東京工業大学(東工大) フロンティア研究機構の細野秀雄教授(応用セラミックス研究所兼任)と溝口拓特任准教授らは、LaCo2B2の組成を母物質とする新しい超電導体を発見したことを発表した。同究成果は、米国物理学会発行の「Physical Review Letters」(オンライン電子版)で公開された。
2008年に東京工業大学の細野秀雄教授のグループが発見したLaFeAsO:F系超電導体は超電導臨界温度(Tc)26Kを示し、新しいタイプの超電導体として世界的な注目を集め、すでに3000を超す関連論文が報告され、鉄系超電導体という新分野が拓かれた。
鉄は典型的な磁性元素であり、それまでの常識では最も超電導になじみにくい元素である。鉄系超伝導で注目されることの多いTcは同年に中国のグループが報告したSmFeAsO:F系の55Kで、これは現在までの鉄系超電導体の最高温度となっている。
LaFeAsOやSmFeAsOがその元素含有比から1111系と呼ばれているのに対し、ThCr2Si2型結晶構造を持つAeFe2As2(Ae:アルカリ土類元素)は122系と呼ばれTcは若干低いものの(最高38K:Ba1-xKxFe2As2でx=0.4にて)、異方性が小さく、試料の作製が容易なことから、現在各所で研究が進められている。鉄系も、銅酸化物系も、高温超電導体では結晶構造において共通点として、超電導が生じる層と電気が流れにくい層とが交互に積み重なっているという特徴を持っており、鉄系ではFeとAsからなる層が超電導を担っている。

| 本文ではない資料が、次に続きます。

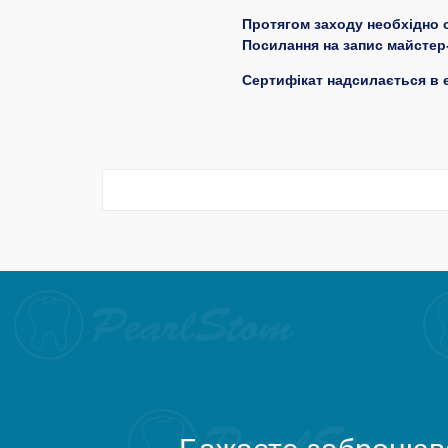
Протягом заходу необхідно с
Посилання на запис майстер-
Сертифікат надсилається в е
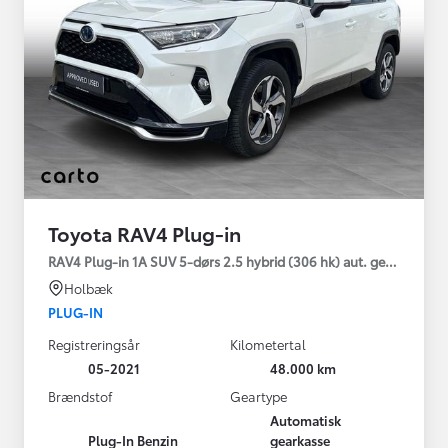
Toyota RAV4 Plug-in
RAV4 Plug-in 1A SUV 5-dørs 2.5 hybrid (306 hk) aut. gear AWD-i
Holbæk
PLUG-IN
Registreringsår
Kilometertal
05-2021
48.000 km
Brændstof
Geartype
Automatisk
Plug-In Benzin
gearkasse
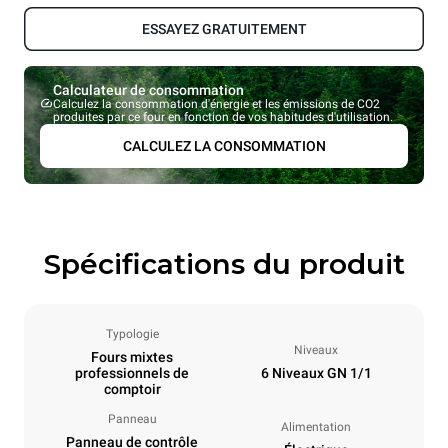
ESSAYEZ GRATUITEMENT
Calculateur de consommation
Calculez la consommation d'énergie et les émissions de CO2
produites par ce four en fonction de vos habitudes d'utilisation.
CALCULEZ LA CONSOMMATION
Spécifications du produit
Typologie
Niveaux
Fours mixtes
professionnels de
6 Niveaux GN 1/1
comptoir
Panneau
Alimentation
Panneau de contrôle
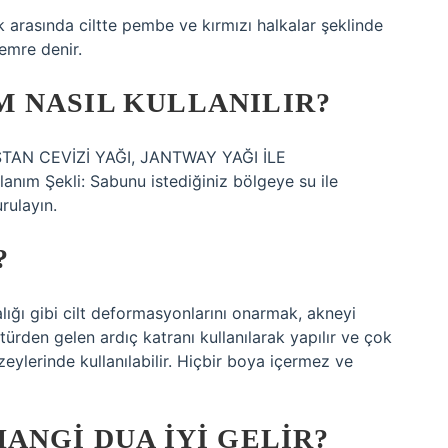
 arasında ciltte pembe ve kırmızı halkalar şeklinde
temre denir.
 NASIL KULLANILIR?
TAN CEVİZİ YAĞI, JANTWAY YAĞI İLE
 Şekli: Sabunu istediğiniz bölgeye su ile
rulayın.
?
ğı gibi cilt deformasyonlarını onarmak, akneyi
ürden gelen ardıç katranı kullanılarak yapılır ve çok
üzeylerinde kullanılabilir. Hiçbir boya içermez ve
ANGI DUA IYI GELIR?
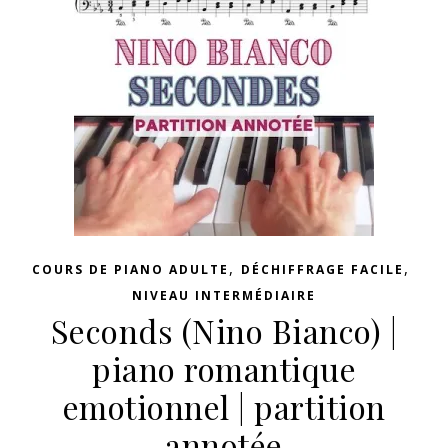
,
,
COURS DE PIANO ADULTE
DÉCHIFFRAGE FACILE
NIVEAU INTERMÉDIAIRE
Seconds (Nino Bianco) |
piano romantique
emotionnel | partition
annotée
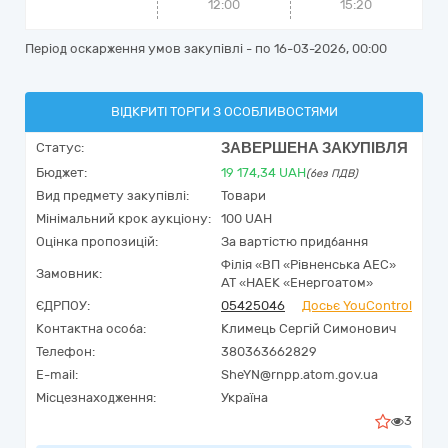
12:00
15:20
Період оскарження умов закупівлі - по
16-03-2026, 00:00
ВІДКРИТІ ТОРГИ З ОСОБЛИВОСТЯМИ
ЗАВЕРШЕНА ЗАКУПІВЛЯ
Статус:
Бюджет:
19 174,34
UAH
(без ПДВ)
Вид предмету закупівлі:
Товари
Мінімальний крок аукціону:
100 UAH
Оцінка пропозицій:
За вартістю придбання
Філія «ВП «Рівненська АЕС»
Замовник:
АТ «НАЕК «Енергоатом»
ЄДРПОУ:
05425046
Досьє YouControl
Контактна особа:
Климець Сергій Симонович
Телефон:
380363662829
E-mail:
SheYN@rnpp.atom.gov.ua
Місцезнаходження:
Україна
3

細野グループは、このような高温超伝導を発現する1111系型や122系型を出発点に、より優れた超特性や新しいタイプの超電導物質を探索する過程で、BaFe2As2と同じ結晶構造を持つLaCo2B2に注目した。同物質は構造中にCoBで構成されるFeAs超電導層と類似の構造を持っていること、Asのような毒性元素を含まないこと、122系型という比較的安定な結晶構造を有することから実用的にも期待できる物性が発現するのではないかと考え、実験を行った。
物質を構成する元素の単体をそれぞれ出発原料として、(La1-xYx)Co2B2、La(Co1-xFex)2B2、LaCo2(B1-xSix)2の各化学式で示されるように混合し、アーク溶融法により目的物質を合成した。
図1 (a) LaFeAsO(1111系型)及び、(b)LaCo2B2の(122系型)結晶構造。いずれもブロック層(aではLaO、bではLa)により挟まれた超電導層(aではFeAs、bではCoB)中の電導電子により超電導が発現する |
作製した物質について、電気抵抗、帯磁率を2-300Kの範囲で測定。母物質となるLaCo2B2は常磁性金属として振る舞い超電導は観測されず、CoをFeに、あるいはLaをYに部分置換した(La1-xYx)Co2B2、La(Co1-xFex)2B2において最高4.3K(x=0.15)以下で超電導が観測された。これは理論計算により、超電導を担う電子はCoに属することが明らかであり、コバルトが主役を演じる超電導体と結論づけられるという。
超電導の発現には反対の向きのスピンをもつ2つの電子が対を形成することが必須だが、磁性金属では、スピンの向きが全て同じ方向に揃ってしまうため、磁性と超電導は相性が悪いと信じられてきた。
強い磁性を持つ代表的な元素は、鉄、コバルト、ニッケルなどで、細野グループでは、2006年にLaFePOが、2007年にはLaNiPOが超電導になることを報告してきた。しかし、Co系についてはLaCoPO、LaCoAsOだけでなく、LaCo2P2、LaCo2As2などでも超電導は実現していなかった。
今回、PやAsなどのニクトゲン元素でなく、ホウ素を用いた物質LaCo2B2において超電導に発現に成功したことにより、鉄系超電導体と同じ結晶構造で、代表的磁性元素Fe、Ni、Coの超電導体が全て実現したこととなる。これは、今後の新超電導物質の探索の1つの指針となるものと研究グループでは説明している。
また研究グループでは、鉄系の122型におけるCoが超電導発現ドーパントであるのとは逆にFeがその役を務めていること、毒性元素を含まないこと、化学的安定性などから、研究面だけでなく実用的にも興味深い物質であり、超電導体探索の中心元素として鉄、ニッケルに加えてコバルトが加わったことで、より高いTcを持つ超電導体の追求が加速していくものとの期待を示している。